Die Dunmow Road, ein trockenes Flussbett inmitten der Hügel von Essex. Wie Quelle und Meer verbindet sie Monk Street und Thaxted, den Weiler mit der Kleinstadt. Eidechsen auf ihrer geschotterten Haut. Irgendwann taucht sie ein in ein wogendes Gerstenfeld, breiter als jeder Exerzierplatz – und mit ihr ein früher Wanderer, staunend über diese staubgoldene Pracht, über das Getreide, das beiderseits immer höher emporragt, bis er zuletzt in leuchtender See versinkt, von magischen Strudeln herabgezogen.
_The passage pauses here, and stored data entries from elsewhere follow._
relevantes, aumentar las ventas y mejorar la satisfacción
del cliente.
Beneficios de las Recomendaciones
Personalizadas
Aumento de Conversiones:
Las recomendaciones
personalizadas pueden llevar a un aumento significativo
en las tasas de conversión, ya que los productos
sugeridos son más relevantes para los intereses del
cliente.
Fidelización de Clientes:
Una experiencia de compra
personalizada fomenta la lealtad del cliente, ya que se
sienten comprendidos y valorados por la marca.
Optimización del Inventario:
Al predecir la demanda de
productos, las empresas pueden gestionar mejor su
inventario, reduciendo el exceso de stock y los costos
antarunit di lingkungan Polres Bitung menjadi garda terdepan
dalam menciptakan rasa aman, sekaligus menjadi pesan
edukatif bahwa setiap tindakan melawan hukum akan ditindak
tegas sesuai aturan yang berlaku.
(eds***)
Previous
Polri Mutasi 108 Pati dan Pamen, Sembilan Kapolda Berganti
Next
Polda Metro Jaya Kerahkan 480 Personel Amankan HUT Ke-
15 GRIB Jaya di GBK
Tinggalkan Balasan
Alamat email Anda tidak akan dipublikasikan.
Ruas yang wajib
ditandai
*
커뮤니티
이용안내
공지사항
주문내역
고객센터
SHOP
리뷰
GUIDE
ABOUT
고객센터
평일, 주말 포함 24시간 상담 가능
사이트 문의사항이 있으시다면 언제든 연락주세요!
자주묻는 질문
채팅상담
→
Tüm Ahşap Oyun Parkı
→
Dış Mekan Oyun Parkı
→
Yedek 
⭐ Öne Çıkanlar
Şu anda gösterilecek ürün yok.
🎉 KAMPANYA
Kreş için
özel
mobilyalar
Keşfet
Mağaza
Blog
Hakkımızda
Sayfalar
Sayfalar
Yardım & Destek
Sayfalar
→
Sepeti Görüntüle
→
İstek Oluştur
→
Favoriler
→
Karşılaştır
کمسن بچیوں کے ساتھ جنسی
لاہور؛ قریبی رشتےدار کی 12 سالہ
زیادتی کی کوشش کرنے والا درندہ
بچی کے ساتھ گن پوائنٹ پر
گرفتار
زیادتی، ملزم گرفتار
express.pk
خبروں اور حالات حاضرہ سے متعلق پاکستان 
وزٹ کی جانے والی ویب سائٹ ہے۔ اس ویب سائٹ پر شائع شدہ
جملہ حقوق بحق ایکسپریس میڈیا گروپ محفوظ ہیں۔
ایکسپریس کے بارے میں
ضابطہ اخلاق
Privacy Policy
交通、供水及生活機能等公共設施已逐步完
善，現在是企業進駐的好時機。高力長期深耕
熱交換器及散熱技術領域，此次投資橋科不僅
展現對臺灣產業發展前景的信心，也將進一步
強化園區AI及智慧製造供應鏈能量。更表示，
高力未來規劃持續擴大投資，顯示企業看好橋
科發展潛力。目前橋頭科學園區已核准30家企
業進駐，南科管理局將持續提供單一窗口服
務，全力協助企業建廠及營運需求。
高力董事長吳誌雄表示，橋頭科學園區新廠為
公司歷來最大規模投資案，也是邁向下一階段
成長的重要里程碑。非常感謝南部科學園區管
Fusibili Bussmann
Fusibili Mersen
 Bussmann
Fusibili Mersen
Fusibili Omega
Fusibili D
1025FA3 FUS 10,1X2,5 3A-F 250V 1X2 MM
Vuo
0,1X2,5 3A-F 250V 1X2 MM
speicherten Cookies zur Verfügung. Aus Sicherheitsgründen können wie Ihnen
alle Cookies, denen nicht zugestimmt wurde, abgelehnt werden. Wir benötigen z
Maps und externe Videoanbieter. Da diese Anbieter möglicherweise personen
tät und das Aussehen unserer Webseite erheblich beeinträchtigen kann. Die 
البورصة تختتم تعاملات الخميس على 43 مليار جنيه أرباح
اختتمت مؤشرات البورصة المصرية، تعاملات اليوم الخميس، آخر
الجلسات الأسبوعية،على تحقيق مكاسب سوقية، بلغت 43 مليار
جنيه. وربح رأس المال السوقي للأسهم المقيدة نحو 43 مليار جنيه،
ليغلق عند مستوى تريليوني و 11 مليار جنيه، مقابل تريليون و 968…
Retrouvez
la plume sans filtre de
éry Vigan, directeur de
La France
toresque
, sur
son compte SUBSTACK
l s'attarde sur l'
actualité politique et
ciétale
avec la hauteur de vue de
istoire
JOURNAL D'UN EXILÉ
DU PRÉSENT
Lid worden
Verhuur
Gönnen wir ihm eine Pause. Er entledigt sich seines Jacketts, nimmt die Brille ab, wischt sich den Schweiß von der Stirn. Die Ähren über ihm strotzen vor Kraft: geballte Wärme eines langen Sommers. Vor dem blauen Himmel tasten ihre Grannenfinger nacheinander. Eine Armee, fährt es ihm durch den Sinn, ein Aufmarsch: Mann neben Mann, Schulter an Schulter, gemeinsam vom Wind gebeugt, gemeinsam zurückweichend. Schwankend und doch im Gleichklang. Es ist Gerste, braungoldene Gerste, und sie hätte längst geerntet werden müssen. Aber woran soll man sonst denken, in diesen Zeiten?

Der Wanderer setzt seinen Weg fort, trotz der Morgenstunde froh über jeden Luftzug. Er kann sich nicht erinnern, jemals einen so gewaltigen Spätsommer erlebt zu haben.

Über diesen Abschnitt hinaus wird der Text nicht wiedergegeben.